Six state-of-the-art cadaver hooks at the back of this conveyance. Ready for anything, but rarely did they need all six unless the Barbary Coast got particularly rambunctious.

HEmlock et. al.

In San Francisco there were several different Central Exchanges that each had their own set of local exchange prefixes. Many of these survive in phone numbers today if the users have had them for a long time.

My own is KLondike-2 (552), which I've had since the 1970s. Originally there were seven central exchanges but by 1958 there were these four:

In SF the downtown exchange on McCoppin Street had HEmlock, KLondike, MArket and UNderhill.

The Mission exchange on 25th Street had ATwater, MIssion and VAlencia.

The Onondaga Street exchange near Balboa Park had DElaware, JUniper and RAndolph.

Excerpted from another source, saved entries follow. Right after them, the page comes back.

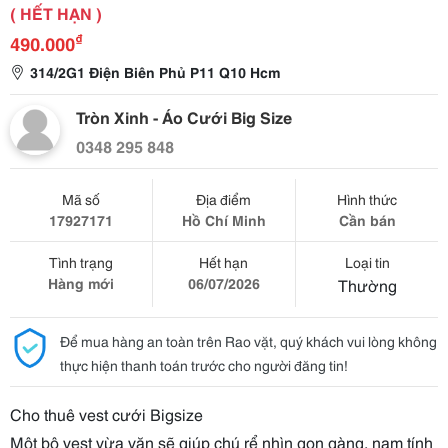
( HẾT HẠN )
₫
490.000
314/2G1 Điện Biên Phủ P11 Q10 Hcm
Tròn Xinh - Áo Cưới Big Size
0348 295 848
Mã số
Địa điểm
Hình thức
17927171
Hồ Chí Minh
Cần bán
Tình trạng
Hết hạn
Loại tin
Hàng mới
06/07/2026
Thường
Để mua hàng an toàn trên Rao vặt, quý khách vui lòng không
thực hiện thanh toán trước cho người đăng tin!
Cho thuê vest cưới Bigsize
Một bộ vest vừa vặn sẽ giúp chú rể nhìn gọn gàng, nam tính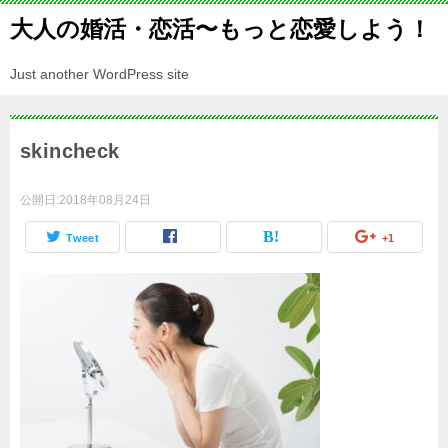
大人の婚活・恋活〜もっと恋愛しよう！
Just another WordPress site
skincheck
公開日:
2018年08月24日
Tweet
+1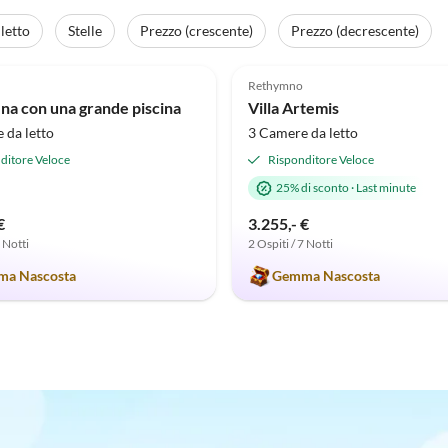
letto
Stelle
Prezzo (crescente)
Prezzo (decrescente)
(2)
5.0
(2)
Rethymno
fina con una grande piscina
Villa Artemis
 da letto
3 Camere da letto
ditore Veloce
Risponditore Veloce
25% di sconto
·
Last minute
€
3.255,- €
7 Notti
2 Ospiti / 7 Notti
a Nascosta
Gemma Nascosta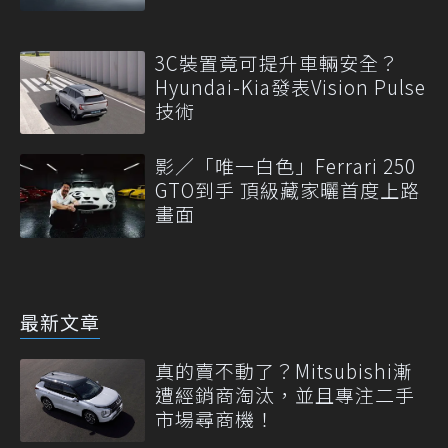
3C裝置竟可提升車輛安全？
Hyundai-Kia發表Vision Pulse
技術
影／「唯一白色」Ferrari 250
GTO到手 頂級藏家曬首度上路
畫面
最新文章
真的賣不動了？Mitsubishi漸
遭經銷商淘汰，並且專注二手
市場尋商機！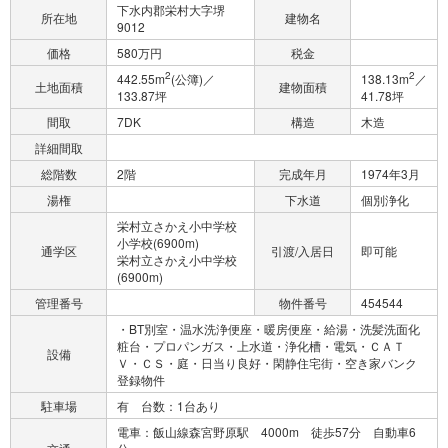
下水内郡栄村大字堺
所在地
建物名
9012
価格
580万円
税金
2
2
442.55m
(公簿)／
138.13m
／
土地面積
建物面積
133.87坪
41.78坪
間取
7DK
構造
木造
詳細間取
総階数
2階
完成年月
1974年3月
湯権
下水道
個別浄化
栄村立さかえ小中学校
小学校(6900m)
通学区
引渡/入居日
即可能
栄村立さかえ小中学校
(6900m)
管理番号
物件番号
454544
・BT別室・温水洗浄便座・暖房便座・給湯・洗髪洗面化
粧台・プロパンガス・上水道・浄化槽・電気・ＣＡＴ
設備
Ｖ・ＣＳ・庭・日当り良好・閑静住宅街・空き家バンク
登録物件
駐車場
有 台数：1台あり
電車：飯山線森宮野原駅 4000m 徒歩57分 自動車6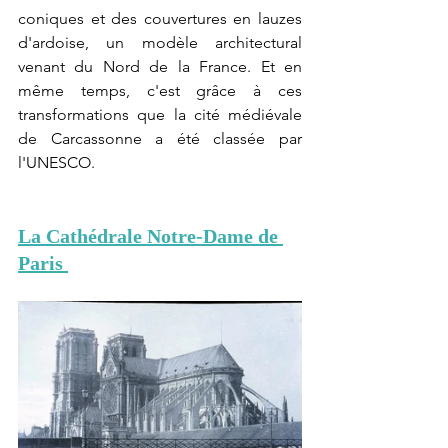
coniques et des couvertures en lauzes 
d'ardoise, un modèle architectural 
venant du Nord de la France. Et en 
même temps, c'est grâce à ces 
transformations que la cité médiévale 
de Carcassonne a été classée par 
l'UNESCO.
La Cathédrale Notre-Dame de 
Paris 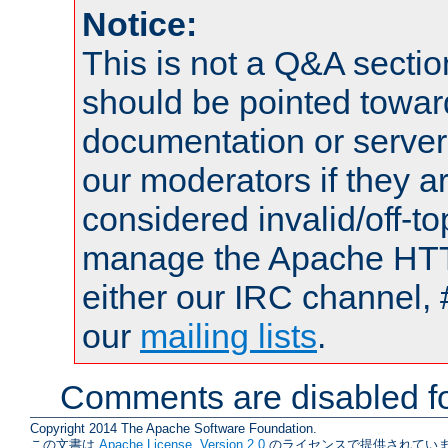
Notice:
This is not a Q&A sect
should be pointed towar
documentation or serve
our moderators if they a
considered invalid/off-t
manage the Apache HTTP
either our IRC channel, 
our
mailing lists
.
Comments are disabled fo
Copyright 2014 The Apache Software Foundation.
この文書は
Apache License, Version 2.0
のライセンスで提供されていま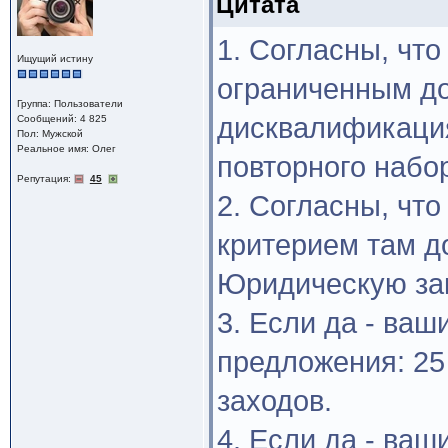
Цитата
1. Согласны, что
Ищущий истину
ограниченным до
Группа: Пользователи
дисквалификаци
Сообщений: 4 825
Пол: Мужской
Реальное имя: Олег
повторного набо
Репутация:
45
2. Согласны, чт
критерием там д
Юридическую зак
3. Если да - ва
предложения: 25
заходов.
4. Если да - ва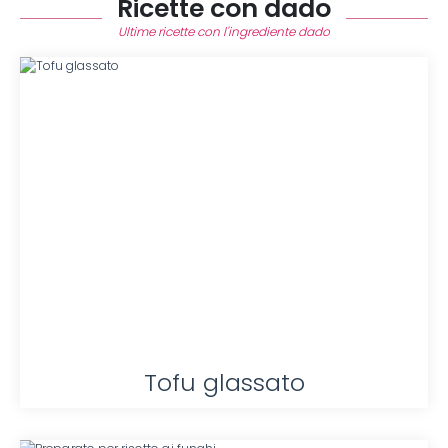
Ricette con dado
Ultime ricette con l'ingrediente dado
Tofu glassato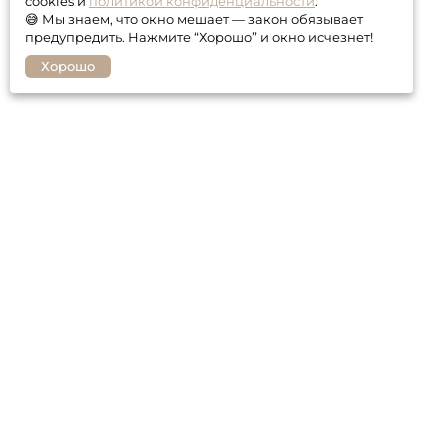
cookies и
политикой конфиденциальности
.
😅 Мы знаем, что окно мешает — закон обязывает
предупредить. Нажмите “Хорошо” и окно исчезнет!
Хорошо
Покупателю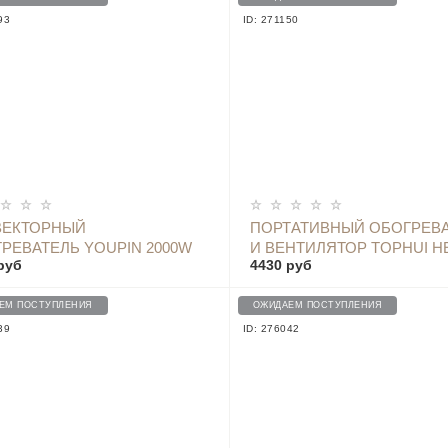
93
ID: 271150
ОПОВЕСТИТЬ
ВЕКТОРНЫЙ
ПОРТАТИВНЫЙ ОБОГРЕВ
РЕВАТЕЛЬ YOUPIN 2000W
И ВЕНТИЛЯТОР TOPHUI H
руб
4430 руб
STARRY SKY GRAY 1500W, 
T928
ЕМ ПОСТУПЛЕНИЯ
ОЖИДАЕМ ПОСТУПЛЕНИЯ
39
ID: 276042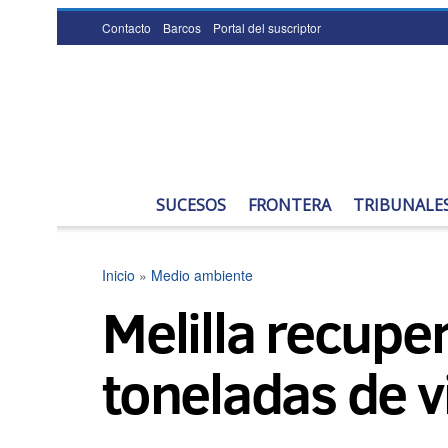
Contacto
Barcos
Portal del suscriptor
SUCESOS
FRONTERA
TRIBUNALE
Inicio
»
Medio ambiente
Melilla recupe
toneladas de vi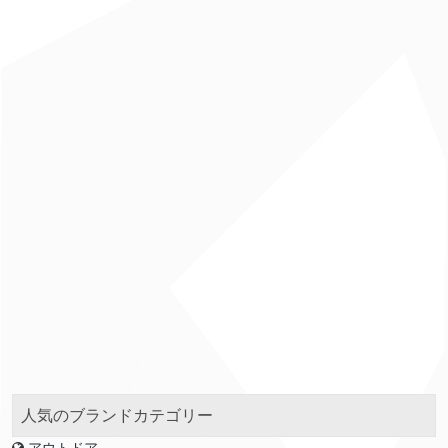
人気のブランドカテゴリー
アウトドア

And the one at 21 Folsom Street near the Embarcadero (which connected SF with Oakland and points east) had ROchester, EXbrook and WEather.

Early stair stepper

It appears that the trash collector would climb up he running board and go up two more steps to load the truck. Note the cutout behind the fender and the hand holds on the windshield.

Hemlock

I am very impressed by the sharpness of this photo.

Does anybody know the origin of the choice of Hemlock as an exchange name? If it was a locality why was it so named?

I wonder why the windscreen on this truck (that looks new) appears to be grilled. I would have thought overhead protection of the cab might have been desirable rather than grilles here.

[I suspect they are grab bars, for holding onto while riding standing up. -Dave]

One man's trash ...

When I attended college in San Francisco, I learned that scavenger companies were called garbage collectors or waste management elsewhere.